Saturday, July 24, 2010

History of Alphonse Maria Mucha

via muchafoundation.org

July 24th, 2010, is the 150th anniversary of the birth of the renown Czech artist Alphonse Maria Mucha. Mucha is known for his works in several mediums in the Art Nouveau style, which he helped to popularize around the end of the 19th century.

The work that first brought him fame was a poster of the actress Sarah Bernhardt for the play Gismonda (seen here). Its creation story is that on Christmas Eve, 1894, Mucha was doing a favor for a friend, a printer, correcting proofs. On that day Bernhardt contacted the printer with a request for a new poster for her play, which she needed as soon as possible. All the printer’s artists were on holiday, so Mucha volunteered to create the poster. Bernhardt was the queen of celebrities in her day and her wishes were quickly addressed.

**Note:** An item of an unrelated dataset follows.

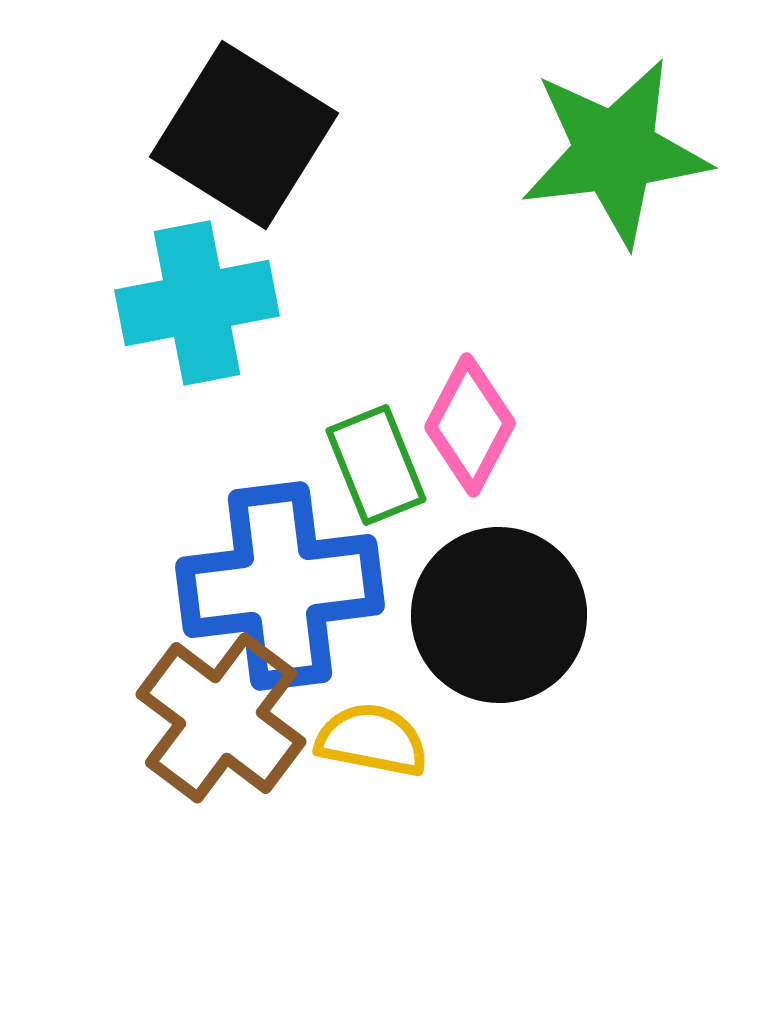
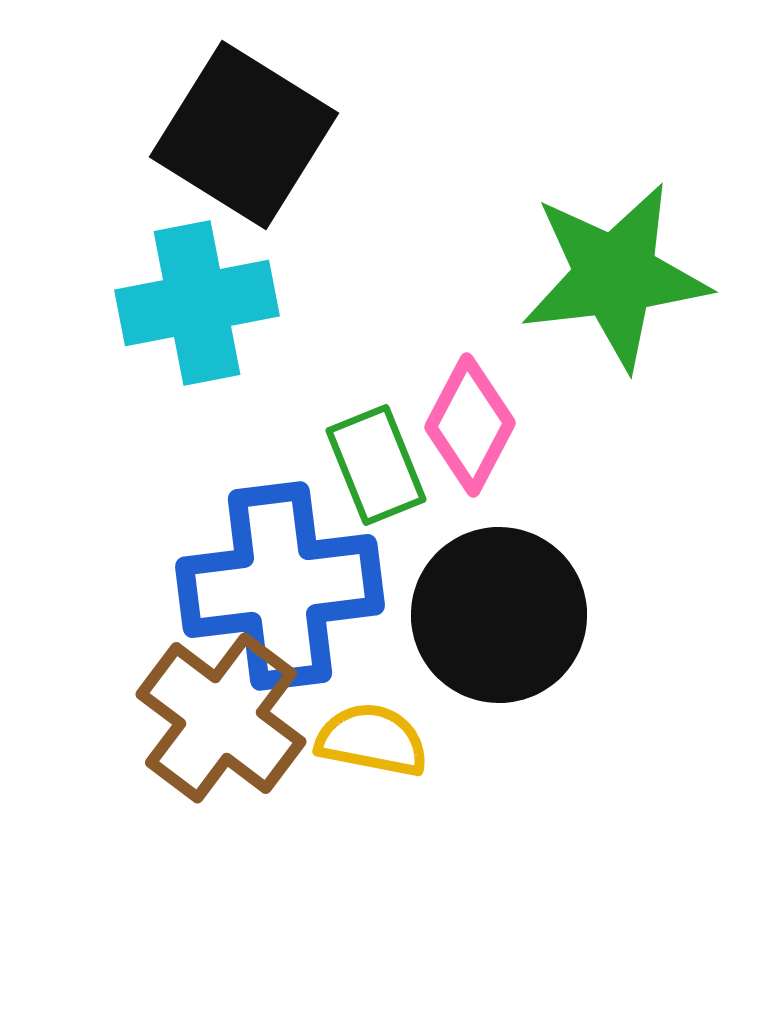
green star: moved 124 px down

The resulting poster, which Mucha created in two weeks, was an instant success and revolutionized poster design. The long narrow shape, the subtle pastel colors and the stillness of the near lifesize figure introduced a look that was quite novel for the time. The poster was so popular with the Parisian public that collectors were known to bribe the laborers who hung them to hand them over, or simply to go use razors to cut them down from the walls. Bernhardt was so satisfied with the poster she gave Mucha a muli-year contract to produce stage and costume designs as well as posters for her.

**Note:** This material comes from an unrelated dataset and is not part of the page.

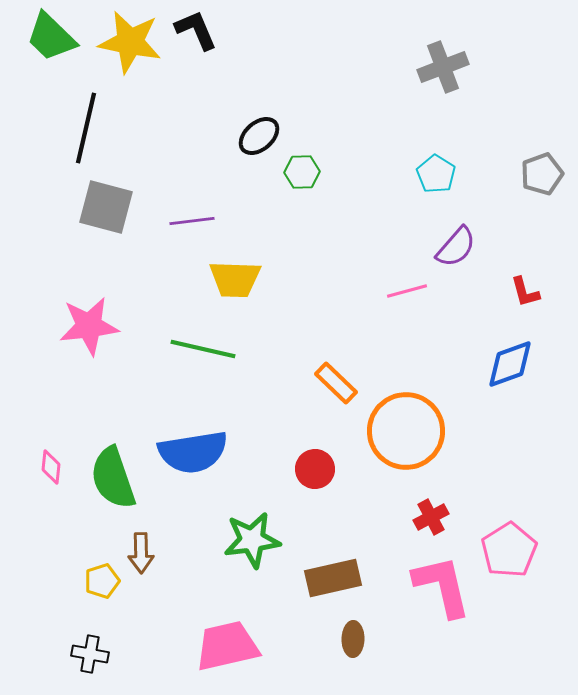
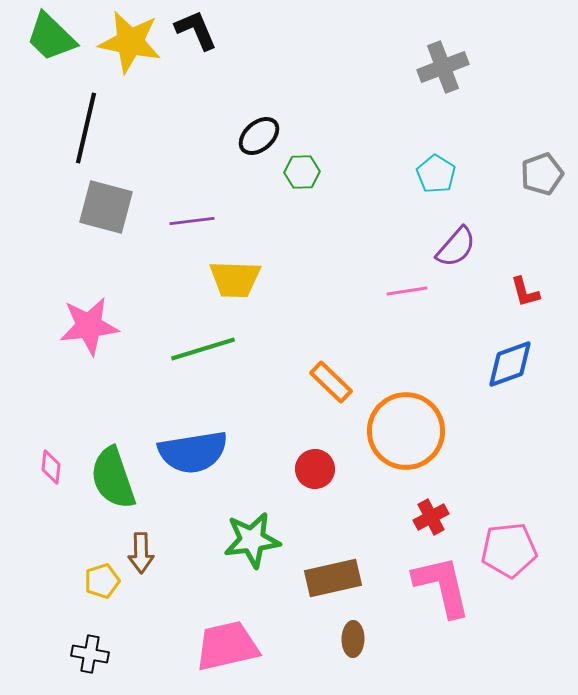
pink line: rotated 6 degrees clockwise
green line: rotated 30 degrees counterclockwise
orange rectangle: moved 5 px left, 1 px up
pink pentagon: rotated 26 degrees clockwise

After that, his posters, panneaux decoratifs, calendars, prints, magazine and book illustrations attained enormous popularity. With his exquisite decorative motifs, abundance of ornamental pictorial elements, and beautifully graceful lines, his compositions shaped the the Art Nouveau style.

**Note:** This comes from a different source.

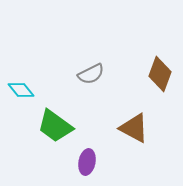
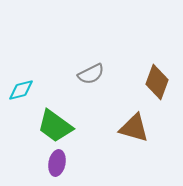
brown diamond: moved 3 px left, 8 px down
cyan diamond: rotated 64 degrees counterclockwise
brown triangle: rotated 12 degrees counterclockwise
purple ellipse: moved 30 px left, 1 px down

The “le style Mucha” became the pattern for a whole generation of graphic artists and draftsmen.
His hallmark was the idealized, stylized figure of a graceful woman, loosely but inseparably framed in an ornamental system of flowers and foliage, symbols and arabesques. As this was one of the most widespread pictorial motifs of the turn of the century, the Mucha Style became for a while to be regarded as synonymous with the whole Art Nouveau movement.

Mucha actually disliked the name “Art Nouveau”, or the idea that it was a movement, arguing that art was eternal and therefore could not be “noveau.” He insisted he derived his main inspiration from Czech artistic traditions, rather than subscribing to the doctrines of any particular school.

A hundred years later, Art Nouveau is still a wonderful visual stimulation.